Два года после я усиленно и самозабвенно предавался изучению естественных наук, и русский язык я безуспешно пытался заменить языком цифр и формул. Восьмой же класс ознаменовался наступлением эпохи, изменившей меня полностью, от начала и до конца, и слепившей из меня абсолютно нового человека разумного, ставя тем самым крайне неудобный вопрос, насчёт того, кем же я был до этого раньше. Последние четыре года школьной жизни стали настоящим золотым веком словесности для меня, пусть и изначально мой переезд на Юго-Запад задумывался с совсем иными целями. Тамошние демиурги сотворили меня заново, вдохнув жизнь творческую и осмысленную по второму разу, быть может, и не рассчитывая на то, что я смогу её должным образом воспринять. Но меня настолько увлёк забег в области неизведанного, в чертоги воображения и фантазий и вдобавок себялюбие ограниченных возможностей, потуги чудовищного тщеславия заставляли меня одевать сапоги-скороходы и двигаться семимильными скачками в поисках моего подлинного "я".

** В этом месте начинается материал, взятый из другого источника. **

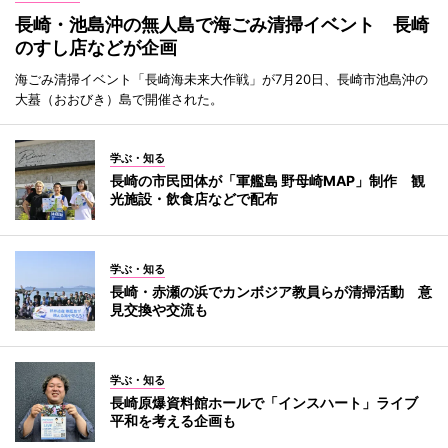
長崎・池島沖の無人島で海ごみ清掃イベント 長崎
のすし店などが企画
海ごみ清掃イベント「長崎海未来大作戦」が7月20日、長崎市池島沖の
大蟇（おおびき）島で開催された。
学ぶ・知る
長崎の市民団体が「軍艦島 野母崎MAP」制作 観
光施設・飲食店などで配布
学ぶ・知る
長崎・赤瀬の浜でカンボジア教員らが清掃活動 意
見交換や交流も
学ぶ・知る
長崎原爆資料館ホールで「インスハート」ライブ
平和を考える企画も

И всё время вплоть до самых последних классов я как будто бы пытался доказать, что тогдашняя учительница ошибалась во мне, не разглядев во мне подлинного таланта. Мною всегда владело безумное желание реванша, которое заставляло перепрыгивать поверх своих истинных возможностей.

И ежели скромный мой талант будет некогда удостоен лавровой ветви или какого бы то ни было читательского признания, то ни листочка из него не уделю я высокомерной и заносчивой тени из прошлого, сулившей столь многое и наградившей нас столь скудно.